A new bridge over the M8 will soon be open to the public, reconnecting Sighthill to the city centre.
The development — to be known as Sighthill Bridge — is part of the £250m regeneration of the area, which includes over 800 homes.
Council leader Susan Aitken, SNP, said the “incredibly striking” bridge will connect the city “in a way that’s accessible for people walking, cycling and wheeling.”
She added: “We are standing over this multi-lane motorway which for generations has literally divided the north of the city from the rest.”
Funded through the Glasgow City Region City Deal, which has seen the Scottish and UK Governments provide £500m each for infrastructure projects, the bridge is a key feature of the regeneration of Sighthill.
Its main span is made of Cor-Ten Steel, which the council has said will result in lower maintenance costs, and it has been designed to reflect the area’s industrial heritage and the front of the local St Martin’s Primary School campus.
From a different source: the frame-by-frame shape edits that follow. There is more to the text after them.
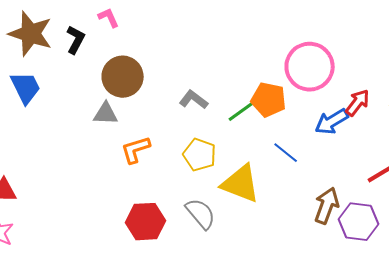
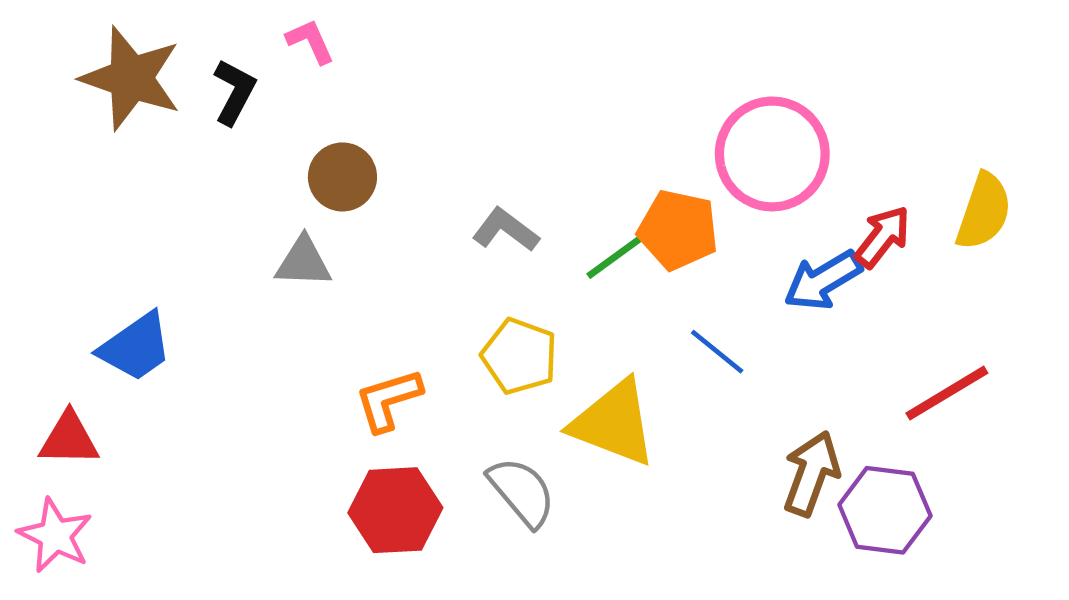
brown circle: (123, 77) -> (342, 177), size x0.7
blue trapezoid: (26, 88) -> (136, 347), moved, turned 81
orange L-shape: (136, 150) -> (388, 400), moved

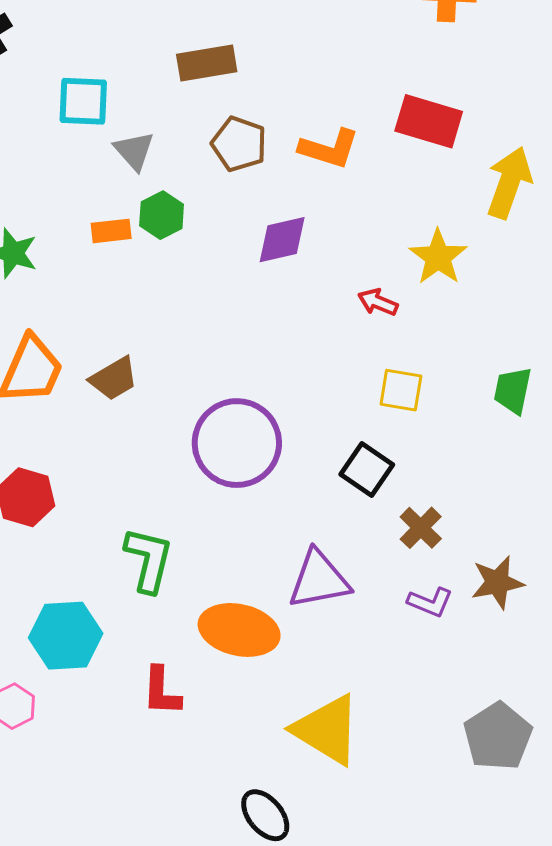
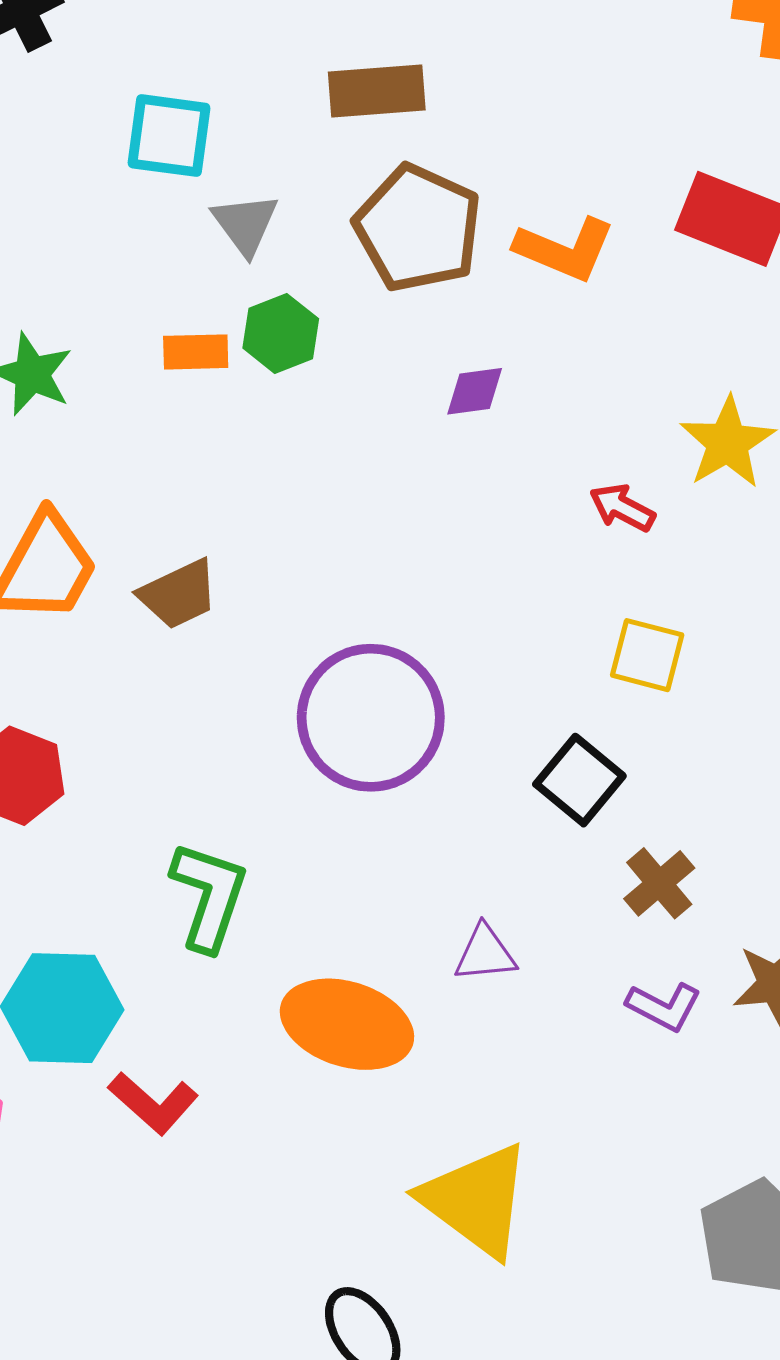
brown pentagon: (239, 144) -> (418, 228), size x1.4
purple diamond: (282, 240) -> (475, 391), size x0.7
purple triangle: (319, 580) -> (485, 953), size x0.6
red L-shape: (162, 691) -> (153, 1103), moved, turned -56

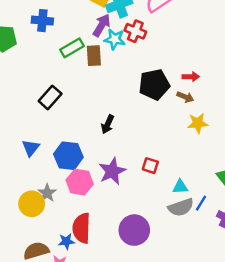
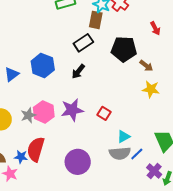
brown rectangle: (94, 56) -> (96, 20), moved
red arrow: (191, 77) -> (155, 28), moved, turned 48
black rectangle: (50, 97) -> (83, 43), moved
blue hexagon: (68, 156) -> (43, 66), moved
cyan triangle: (180, 187) -> (124, 137), turned -40
gray star: (47, 193) -> (28, 115), moved

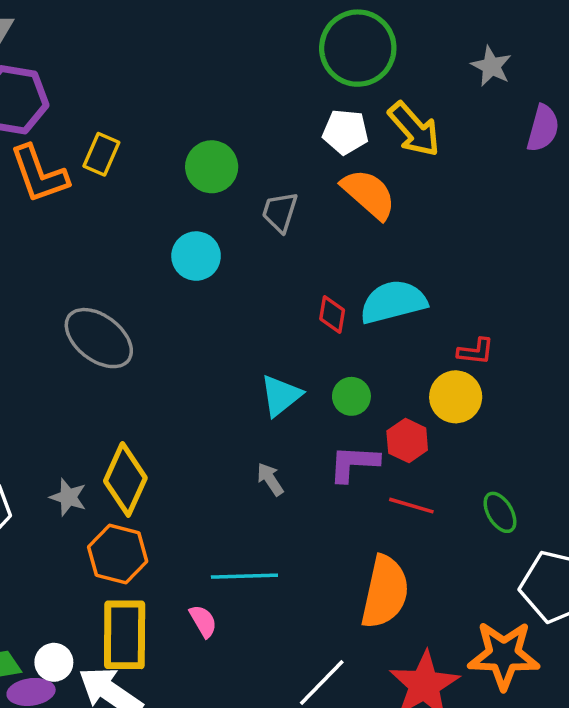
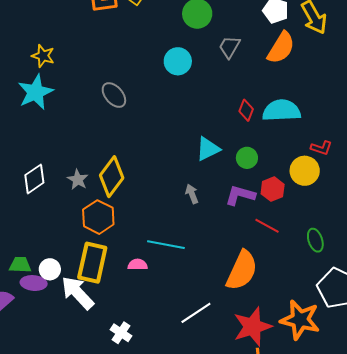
orange semicircle: (369, 194) -> (281, 48), turned 68
gray ellipse: (99, 338) -> (114, 95), size x0.7
pink semicircle: (203, 621) -> (138, 265), turned -72

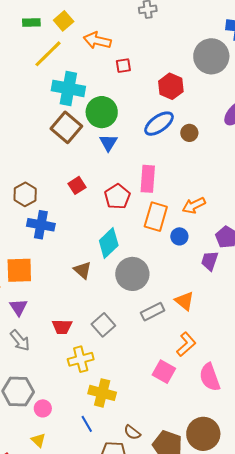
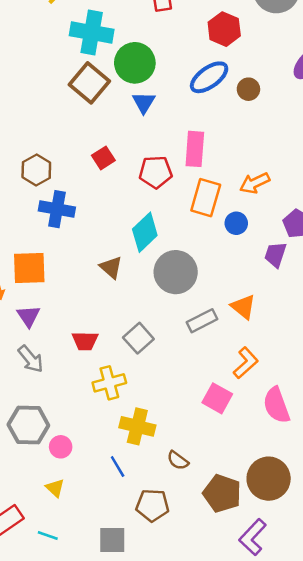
red pentagon: (117, 197) -> (156, 172), turned 30
brown semicircle: (132, 432) -> (178, 460), moved

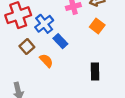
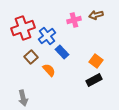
orange square: (97, 26) -> (96, 61), moved
black rectangle: (95, 71) -> (94, 80), turned 63

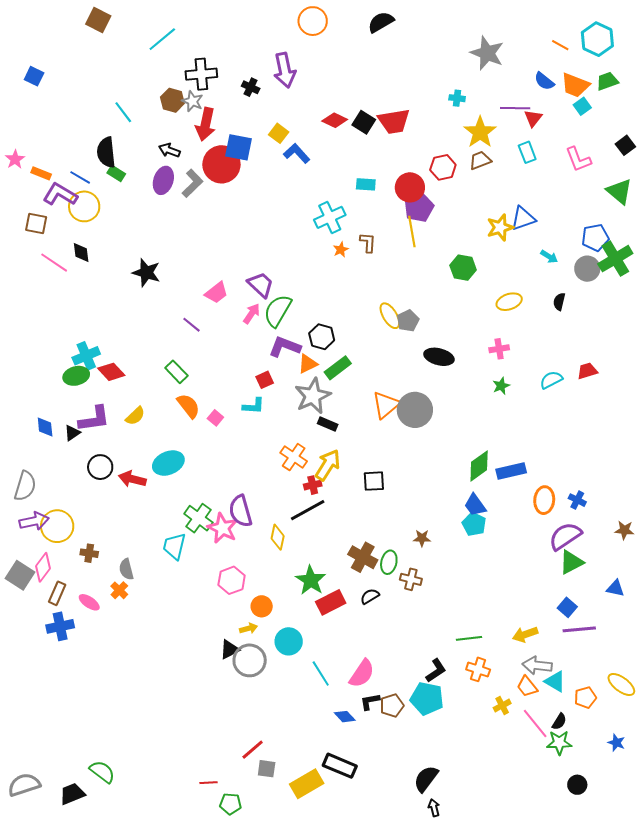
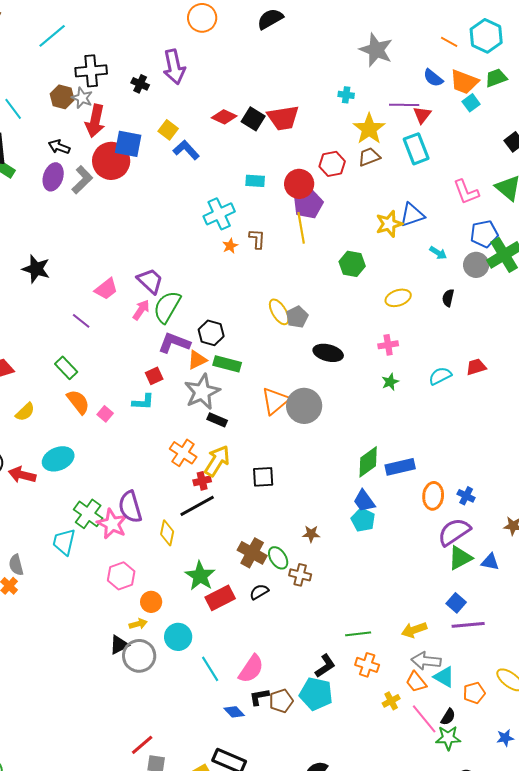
cyan rectangle: (527, 152) -> (416, 149), size x1.4
pink L-shape: (578, 159) -> (466, 192), moved
green rectangle: (338, 368) -> (227, 364), turned 52
green ellipse: (389, 562) -> (278, 558), turned -45
blue triangle: (615, 588) -> (490, 562), moved
blue star: (616, 743) -> (505, 738), turned -30

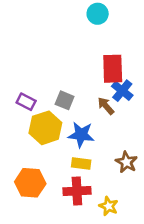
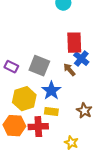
gray square: (65, 100) -> (39, 66), size x1.5
yellow hexagon: (45, 128) -> (24, 99), moved
blue star: (81, 135) -> (51, 91), turned 30
red cross: (77, 191) -> (38, 127), moved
Children from the school helped to name the bridge.
Councillor Aitken said: “I really like it, it might not be to everyone’s taste immediately but I think it will grow on people and be something that Glaswegians come to be really proud of.”
And the council leader wants to see more action to address the M8’s impact on Glasgow.
She said: “Myself and my colleague who leads on transport, Councillor Angus Millar, have discussed this directly with the Scottish Government, with ministers and with Transport Scotland and said we need a plan for the M8.
“It’s in their gift, not ours, but it is Glasgow and Glaswegians that are impacted. Lots of cities are taking this kind of action. The city of Seoul completely removed a city centre motorway and replaced it with a canal and a park.
“We might not be able to go quite that far in Glasgow, although I would personally be in favour of it. We do still need to have those connections and people being able to move around.
“But we need to be able to do it in a way that has much, much less direct impact on the health and the quality of life of Glaswegians, particularly those that live close to the motorway.”
Additional funding for the development was provided by walking, wheeling and cycling charity Sustrans.
Karen McGregor, Scotland director and Sustrans, said the bridge is a “significant achievement” which provides people in Sighthill with a “direct link into the city centre, giving them access to employment opportunities and all the amenities.”
She added: “What we’ve now got is a direct link, people can now make a conscious decision about leaving the car at home and they can walk, wheel or cycle straight into the city centre.”
Councillor Aitken said: “Glasgow has the lowest car ownership of any city in the UK but we are a city that is completely dominated by cars, we need to reverse that.
“It’s not good for people’s health or their quality of life to be in such a car dominated city. Projects like this that put people walking and cycling and wheeling first, that’s the future and we want to see a lot more of it.”
The bridge, which weighs 1,000 tonnes and is over 74 metres across, has a landscaped approach, which includes 800 trees, 10,000 plants and a ramp of 210 metres.
Scottish Government business minister Ivan McKee, SNP, said the bridge “makes it much easier for people to get back and forward for shopping, for work.”
He added: “Promoting active travel is a very important part of the development.”